Diego Ariza rescata entradas mías de los últimos años con referencias al café Central, que al cabo de más de cien años ha cerrado de mala manera, de la noche a la mañana, dejando a 19 trabajadores en la calle. Tan de la noche a la mañana que yo he tenido que cancelar una cita que tenía mañana con un alumno de visita en Madrid. Era un hábito: la semana pasada estuvo aquí Jazmina Barrera, que venía de Nueva York y de México, y dónde iba a decirle que tomábamos algo sino en el Café Comercial, donde nos protegimos del calor de Madrid y charlamos sobre el libro que Jazmina se trae entre manos, una travesía por los faros del mundo, entre la geografía y la literatura.
No sé cuántas veces he estado en el Comercial, cuántas conversaciones he mantenido en torno a sus mesas de mármol, cuántas veces me he quedado mirando por la ventana a la gente que pasa, en esa encrucijada de la glorieta de Bilbao que ya nunca será la misma, lo más vivido y lo más abierto de Madrid. A la misma puerta del Comercial está la boca del metro que me llevaba directamente desde mi casa, cuando no iba en bici o caminando, una hora justa a través de la ciudad. Y justo enfrente hay un kiosco glorioso en el que se venden a precios de saldo centenares de películas en dvd. Esa es, o era, la biodiversidad de las ciudades. Cuando vino Felipe Cano desde su Ampurdán quedamos en una mesa del café Comercial. Cuando tenía que hacer una entrevista o que charlar con alguien que me iba a dar información para un libro era allí donde me citaba.

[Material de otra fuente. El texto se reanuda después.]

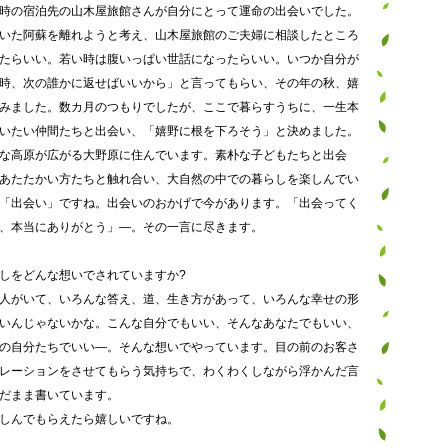
時の宿泊先の山木屋旅館さんが自分にとって運命の出会いでした。
いた阿蘇を離れようと考え、山木屋旅館のご夫婦に相談したところ
たらいい。若い時は腹いっぱい世話になったらいい。いつか自分が
時、次の誰かに返せばいいから」と言ってもらい、その年の秋、嬉
みました。数カ月のつもりでしたが、ここで暮らすうちに、一生本
いたい仲間たちと出会い、「嬉野に根を下ろそう」と決めました。
な高原が広がる大野原に住んでいます。素朴な子どもたちと出会
あたたかい方たちと触れ合い、大自然の中での暮らしを楽しんでい
「出会い」ですね。出会いのおかげで今があります。「出会ってく
、本当にありがとう」―。その一言に尽きます。
しをどんな想いでされていますか?
人がいて、いろんな答え、道、生き方があって、いろんな幸せの形
いんじゃないかな。こんな自分でもいい、そんなあなたでもいい、
の自分たちでいい―。そんな想いでやっています。目の前のお客さ
レーションをさせてもらう気持ちで、わくわくしながら浮かんだ言
だまま書いています。
しんでもらえたら嬉しいですね。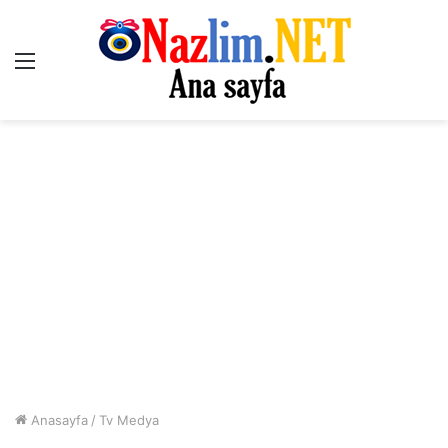
Menü
Anasayfa
/
Tv Medya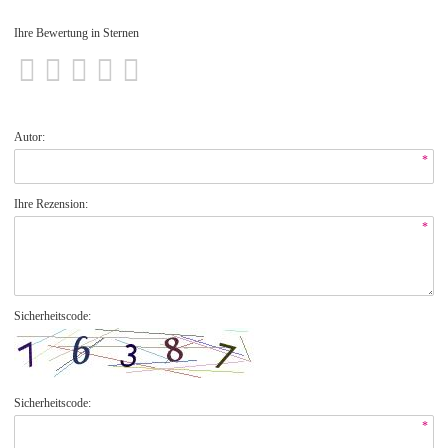
Ihre Bewertung in Sternen
Autor:
*
Ihre Rezension:
*
Sicherheitscode:
Sicherheitscode:
*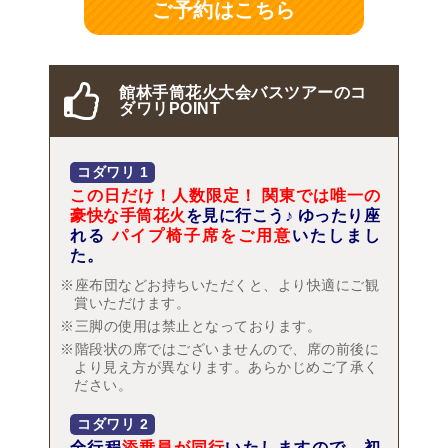
ご予約はこちら
館林手筒花火大会バスツアーのコ
ダワリPOINT
コダワリ
1
この日だけ！人数限定！
関東では唯一の
豪快な手筒花火
を見に行こう♪ ゆったり座
れる
パイプ椅子席をご用意
いたしまし
た。
※座布団などお持ちいただくと、より快適にご観
賞いただけます。
※三脚の使用は禁止となっております。
※階段状の席ではございませんので、席の前後に
より見え方が異なります。あらかじめご了承く
ださい。
コダワリ
2
全行程
添乗員が同行
いたしますので、初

Ahora eso es el pasado. Pierde uno la cuenta de todas las cosas que le gustan que han desaparecido o están en peligro de desaparición, cosas comunes que mejoran la vida, el aire limpio, las abejas, las librerías, los cafés. La presión del dinero está desfigurando y uniformando las ciudades. En casi cada esquina de Manhattan hay ahora un Starbucks, un banco, un Duane Reade. Las ciudades como imitaciones de centros comerciales, una secuencia de franquicias. La Gran Vía de Madrid, que tuvo un comercio tan variado, ahora es una desolación de cadenas de tiendas de ropa y de comida rápida. No es nostalgia: la uniformidad empobrece, y cuanto menos diverso es un ecosistema más vulnerable se vuelve. Quiero ciudades para caminar y para mirar y para ejercer la ciudadanía, no parques temáticos para turistas ni centros de lujo para multimillonarios a los que sirvan personas que han de vivir a horas de distancia. Quiero poder sentarme en un café sin que me asedien para que consuma más ni me martiricen con una música escogida según un algoritmo corporativo. Quiero que sea distinto estar sentado en un café de Lisboa que en uno de Nueva York o Madrid o Shanghai. Quiero llegar al Comercial en una mañana calurosa de verano y sentir el alivio inmediato de su penumbra, apoyar los codos en el mármol fresco de una mesa mientras charlo con alguien, oyendo al fondo el rumor de muchas otras conversaciones, no un silencio funerario de zombies con auriculares tecleando en portátiles, sorbiendo un café con leche aguado por una pajita.